I am trying to match the color of this 67 GTO on this web site.

1967 Pontiac GTO, 400cu. in., 360 HP, Factory 4 Speed

It is an old add and the car was sold 4 years ago and was probably painted a few years before that. It says it is a Phantom Blue, but I am not able to find this color. Phantom Blue could be confused with Fathom Blue, but it is not the 67 GTO Fathom Blue. Not sure if this is a 1970 Fathom Blue from a Chevelle?

I know it is not an original 67 GTO color, but I am restoring a 67 non matching car and personally think the color looks great. If anyone can help me get close to this color it would be much appreciated.

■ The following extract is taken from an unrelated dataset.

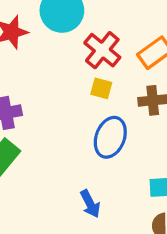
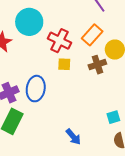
blue ellipse: (110, 137) -> (36, 89), moved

If the link does not work I can post some pictures.


----------



## jmt455 (Mar 26, 2012)

I think it is supposed to be the '67 Fathom Blue....but it looks like there is quite a wide variation of tint/hue when you look at different cars in different light.

Here is a link to paintref.com page showing a 67 Camaro painted in the Chevrolet equivalent (Deepwater Blue WA3566).

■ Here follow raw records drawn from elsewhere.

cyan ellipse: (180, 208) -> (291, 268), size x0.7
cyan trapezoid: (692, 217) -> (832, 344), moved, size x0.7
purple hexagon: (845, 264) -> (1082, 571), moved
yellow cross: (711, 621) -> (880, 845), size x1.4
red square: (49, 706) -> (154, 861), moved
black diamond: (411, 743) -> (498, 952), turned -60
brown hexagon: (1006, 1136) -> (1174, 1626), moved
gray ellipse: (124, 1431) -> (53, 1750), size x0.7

And some 67 Fathom Blue GTOs:



























Pretty sure this is what you're looking for:
Midnight Blue 1967 GM Buick - Paint Cross Reference


This Buick has the same GM color code; 67 Buick "Midnight Blue" (Code WA3566). This one looks a little dark to me:










The car in your picture MIGHT be painted 1968 Chevrolet "Fathom Blue" (WA3760), as shown on this Camaro:









Tough call...


----------



## Instg8ter (Sep 28, 2010)

ICI 1575 Phantom Blue Match | Paint Colors | Myperfectcolor

this may help, any good body supply shop should be able to mix it for you in your choice of paint.


----------



## NY1967 (Jan 5, 2013)

thank you very much. It looks very close to the car photos. I hope my body shop will do it justice.


----------